The Covid pandemic has obviously upended work routines at many companies, and managers haven’t yet grasped the changing ways workers think about their jobs. Earlier this year, Microsoft published research showing that business leaders are largely satisfied with the hybrid remote/on-site work routines at their companies, but ordinary workers are not. Employees like the flexibility that comes from remote work, for instance, but in the Microsoft survey of 84 global businesses, 54% of workers said they feel overworked and 39% said they feel exhausted. About 20% said their employer doesn’t care about their work-life balance. Remote workers also tend to feel disconnected from their companies and their colleagues.

By some measures, employers have reacted slowly to the difficulty finding workers. There’s been talk of a labor shortage for a year or more, but there was no notable pickup in average pay until recently. Average hourly earnings are now up 4.8% year-over-year. That’s a solid gain, but inflation is 6.8%, so wage gains still trail price increases. That will only amount to qualify-of-life improvements if inflation comes down but pay hikes stick.

The Atlanta Federal Reserve tracks wage gains for people who switch jobs, and that trend is similar.

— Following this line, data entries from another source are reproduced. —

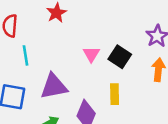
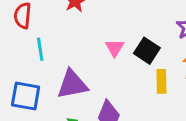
yellow rectangle: (115, 94) -> (161, 81), moved

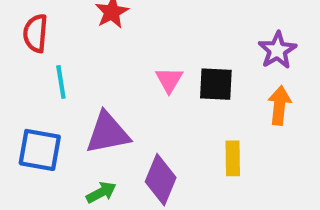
black square: (147, 51) -> (216, 84), turned -30
yellow rectangle: (161, 81) -> (233, 158), moved

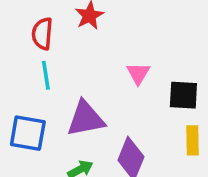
red semicircle: (36, 33) -> (42, 34), moved
black square: (216, 84) -> (183, 95), moved

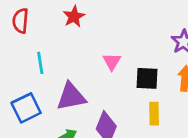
red semicircle: (42, 34) -> (20, 21), moved
blue square: (28, 133) -> (26, 108), turned -36

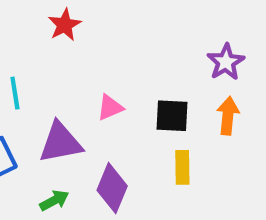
pink triangle: (112, 62) -> (110, 107), moved, turned 36

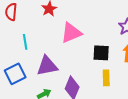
pink triangle: (110, 107) -> (71, 33), moved, size x1.6

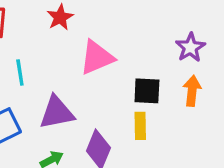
yellow rectangle: (106, 78) -> (140, 126), moved

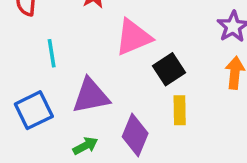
black square: (147, 91) -> (169, 69), moved, turned -36

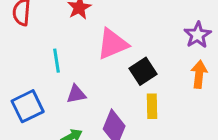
cyan line: (52, 53) -> (56, 61), moved
purple triangle: (91, 96) -> (76, 94), size x0.6

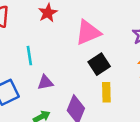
pink triangle: (113, 44) -> (88, 32), moved

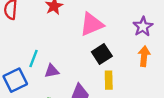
cyan line: (29, 56) -> (33, 58), moved, turned 30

Job switchers didn’t begin to lock in above-average wage gains until August. The typical job hopper now nets a 5.2% boost in pay, the highest level since 2002. That likely does reflect the impact of workers taking advantage of abundant jobs to get a raise by leaving one job for another.

Of all the things companies can to do lure or keep workers, raising pay is probably the easiest. Improving culture, offering better internal opportunities and promoting career development rely more on good bosses working closely with employees. There’s often no across-the-board solution that brings company-wide improvements. Some bosses just don’t care. Companies run employee-satisfaction surveys all the time, yet workers rarely notice any difference.

If employers are finally raising wages to draw or keep workers, other improvements might follow. During the workplace webinar, Maurice Jones, executive director of the OneTen Coalition, argued that the single best thing companies can do to find more workers is rethink rigid eligibility requirements, such as the need for a four-year college degree. “A big piece of what’s keeping [workers] on the sidelines are systemic barriers that make no sense,” Jones said. “We’re trying to move to a skills-first approach to hiring, to upskilling and mobility and advancement.” His organization is working with 60 companies to scrap academic requirements in favor of looking for specific skills the companies need, which workers might be able to get through community colleges or apprenticeships instead of a much costlier university degree.

There’s no single thing causing the labor shortage, and no single-bullet solution. With affordable child care in short supply, some parents who want to work have to stay home to care for kids instead. Some people are still worried about getting Covid on the job and are waiting till it feels safer to go back to a crowded workspace. Early retirements have thinned the ranks of older workers. The pandemic has also triggered retrospection and given some people newfound courage to find more rewarding work. Better bosses could probably help with all of those things.